PROBLEM:
Can you transcribe the data exactly? Leave the pictures out.

AVAILABLE RECORDS:
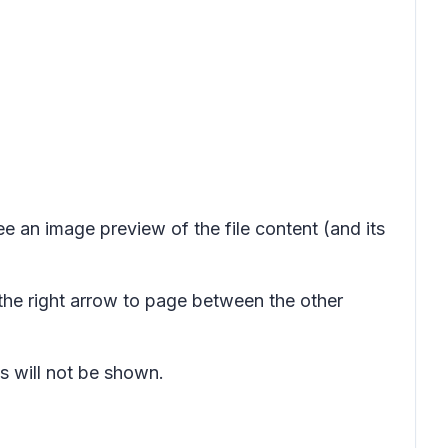
ee an image preview of the file content (and its
the right arrow to page between the other
 will not be shown.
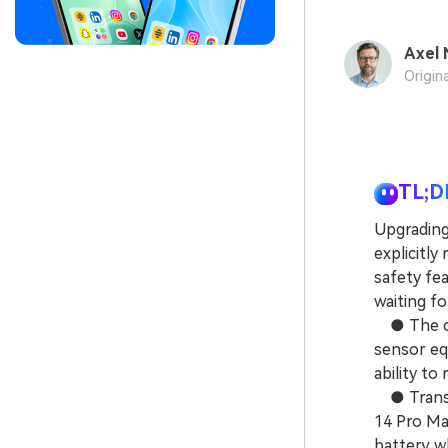
Axel 
Origin
TL;D
Upgrading
explicitly
safety fe
waiting fo
● The cor
sensor eq
ability to
● Transit
14 Pro Ma
battery w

SOLUTION BELOW:
ee an image preview of the file content (and its
the right arrow to page between the other
 will not be shown.
Axel 
Origin
TL;D
Upgrading
explicitly
safety fe
waiting fo
● The cor
sensor eq
ability to
● Transit
14 Pro Ma
battery w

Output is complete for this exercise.